Oldum olası hayal kurarım. Severim hayal kurmayı. Çoğunlukla hayal ettiğim hedefe ulaşamamış olsam da bu yolda çabalamak diri tutar beni. Çünkü hayal kurmak aslında geleceği en iyi şekilde yaşama isteğinden kaynaklanır. Hayallerimiz yürek gücümüzü gösterir. Yani bir insanın yüreğinin gücünü anlamak istiyorsanız onun sadece yaptıklarına değil yapmak istediklerine de bakmanız gerekir…
 
Aç insan, ekmeği olmayan değil ekmeğin hayalini kuramayandır aslında. Her hayal, hayat duvarına gelecek adına bir tuğla koymaktır. Önce hayalinizi kurun ve ardından hayalinize ulaşmak için adımlarınızı atın, yürüyün ve koşun. Hayaller insanı öylesine motive eder ki, belli bir süre sonunda siz o hayalin peşini bıraksanız da hayalleriniz sizin peşinizi bırakmaz. Zaten bizi hayata bağlayan birazda gerçekleşmemiş hayaller değil midir?
 
Zaman zaman hepimizin ümitsizliğe düştüğümüz anlar olur. Çaresiz kaldığımızı, tüm çıkışların kapandığını düşündüğümüz, nefessiz kaldığımız zamanlar olur. İşte o kabus anlarından çıkaracak olan da yine hayallerinizdir. Çünkü hayal gücü özgürdür, özgürleştirir. Önünüze çıkan o engelleri ancak hayallerinizle aşabilirsiniz…
 
Hayallerinizi hep canlı tutun, heyecanlanın ve ona hazırlanın. Hayalinizin ışığını söndürmeyin ki o da sizi karanlıkta bırakmasın.
 
Ünlü bir heykeltıraşa öylesine muhteşem heykelleri nasıl yaptığını sormuşlar. O da,  heykelin işlenmemiş mermer bloğun içinde olduğunu hayal ettiğini, zaten orda duran şeyi açığa çıkarmak için fazlalıkları yonttuğunu söylemiş. Hayatta böyledir işte. Önce bize sunulan hayatı nasıl yaşamak istiyorsak hayal etmeli, hayatı bu doğrultuda mermer blok gibi yontmalı ve huzuru ortaya çıkarmalıyız.
 
Geçmişte de başaranlar hep hayal edenler olmuştur. Süleymaniye Mimar Sinan’ın önce hayallerini süslemiş ardından İstanbul’un incisi bir şaheser olmuştur. Çil, çil kubbelerin, kütüphanelerin ardında hep hayal vardır.
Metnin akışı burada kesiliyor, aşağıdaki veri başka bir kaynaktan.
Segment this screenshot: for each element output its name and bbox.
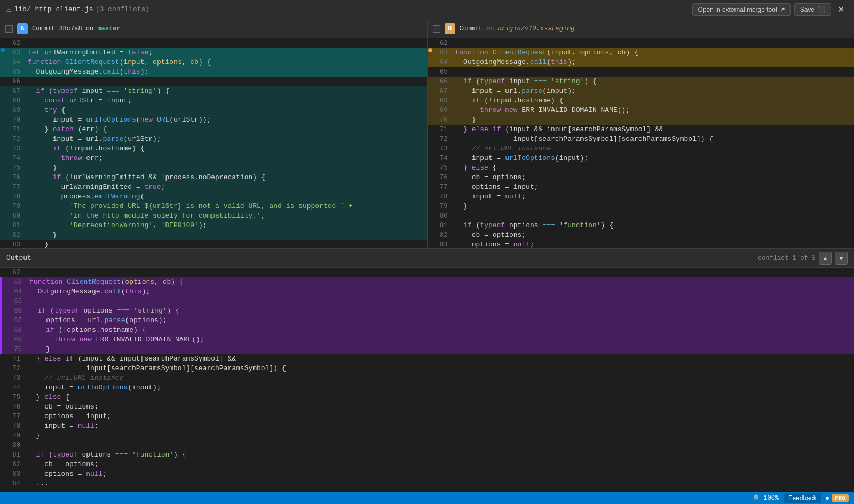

Fatih Sultan Mehmet İstanbul’u fethedecek o kumandan olmayı hayal etmiş, gemileri karadan yürütmüş, karanlık bir çağı kapatıp aydınlık bir çağın kapılarını ardına kadar açmıştır. Osman Gazi gördüğü bir düş üzerine cihan devleti Osmanlı İmparatorluğu’nun tohumlarını atmış.
 
Öyleyse gelecekte nasıl bir dünya istiyorsak onu hayal etmeliyiz. Hayalin başladığı yerde başarı için geri sayım da başlamış demektir. Gelin hep birlikte ayaklarımızı yere basıp yıldızlara uzanmaya devam edelim.